Бабы так и ахнули. Вот оно где — и быки наши и пшеничка! На что Мотька тихая да смирная была, и та разъярилась. Побежала за топором, а моя стала выбрасывать все из сундука на пол. Посекли они топором на пороге все Гашкины обновы, запихали обратно в сундук, заперли на замок и ключ подкинули обратно на то ж место, где нашли. Гашка как заглянула в сундук, захворала от злости, два дня в постели пролежала. Догадалась она, конечно, чьих рук это дело, но отцу не пожаловалась: покупались эти кашемиры, должно быть, тайком и от старика. Стала вымещать нашим бабам кулаками. Как поймает где-нибудь Мотьку одну — за волосы ее и оземь. И мою бабу била. Ну, за баб, конечно, мы, мужики, вступались в драку. Редкий день обходился мирно. Как шум, крик на дворе, так соседи уже знают — Хапуновы дерутся.

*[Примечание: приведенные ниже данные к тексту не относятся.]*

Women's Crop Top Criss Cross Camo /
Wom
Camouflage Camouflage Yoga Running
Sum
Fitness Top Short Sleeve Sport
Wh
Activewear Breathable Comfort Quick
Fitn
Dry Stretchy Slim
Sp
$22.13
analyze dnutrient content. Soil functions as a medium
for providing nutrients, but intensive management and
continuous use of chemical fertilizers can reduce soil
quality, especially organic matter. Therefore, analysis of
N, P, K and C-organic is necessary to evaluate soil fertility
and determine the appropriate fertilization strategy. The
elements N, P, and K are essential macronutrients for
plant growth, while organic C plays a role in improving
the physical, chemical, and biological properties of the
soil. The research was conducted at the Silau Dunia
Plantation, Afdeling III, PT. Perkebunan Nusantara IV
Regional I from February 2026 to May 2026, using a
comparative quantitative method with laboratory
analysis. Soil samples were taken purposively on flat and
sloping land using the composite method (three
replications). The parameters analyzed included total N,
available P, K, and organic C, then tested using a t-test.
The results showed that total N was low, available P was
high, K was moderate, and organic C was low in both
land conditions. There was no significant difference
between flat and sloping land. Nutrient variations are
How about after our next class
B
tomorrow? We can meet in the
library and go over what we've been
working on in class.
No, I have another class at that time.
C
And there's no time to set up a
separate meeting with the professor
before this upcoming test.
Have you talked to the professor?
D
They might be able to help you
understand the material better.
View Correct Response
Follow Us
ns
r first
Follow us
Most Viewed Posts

Сойдемся, бывало, за обедом — четыре отца, четыре матери, дети взрослые, девки-невесты, всех двадцать две души — молчим, чертом один на другого исподлобья поглядываем, сопим только да жуем. За едой ругаться невыгодно: другие тем временем лучшие куски из чашки повытаскивают. А встанем из-за стола, помолимся, выйдем на двор и — пошли гоняться один за другим с граблями.

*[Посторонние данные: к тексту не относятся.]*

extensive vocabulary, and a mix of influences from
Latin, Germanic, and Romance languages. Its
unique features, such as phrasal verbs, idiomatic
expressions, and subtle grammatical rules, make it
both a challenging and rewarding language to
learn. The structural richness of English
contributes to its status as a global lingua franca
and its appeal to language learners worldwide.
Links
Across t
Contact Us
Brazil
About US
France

А воровать стали все поголовно, кто чего изловчится, — не зря опасался отец, что «могёт украсть». Малыши крали яйца на леденцы, бабы таскали лавочнику на дом масло, сало кусками, меняли на ленты, гребешки, парни крали пшеницу с току целыми мешками.
Наконец, дошло до того, что Гашка пустила про Мотьку слух, будто к ней, когда спала она одна в летней кухне, лазили в окно соседские парни. Набрехала, конечно. Куда там той бедной Мотьке до парней! Замучили бабу — еле ноги тягала. Но все же — брошено слово, так с языка на язык пошли сплетни по селу. Кто-то ворота нам дегтем вымазал за Мотьку, а может, сама же Гашка. Тут и Степан дал маху. Не разобравшись с делом, поверил и тоже Мотьку — за косу. Защитил бабу от напасти! И вот как-то вышел я ночью в конюшню задать корму лошадям, зажег фонарь, глянул перед собою — и шапка в гору полезла. Висит Мотька на вожжах, голова набок — захолонула уже. Вот что получилось…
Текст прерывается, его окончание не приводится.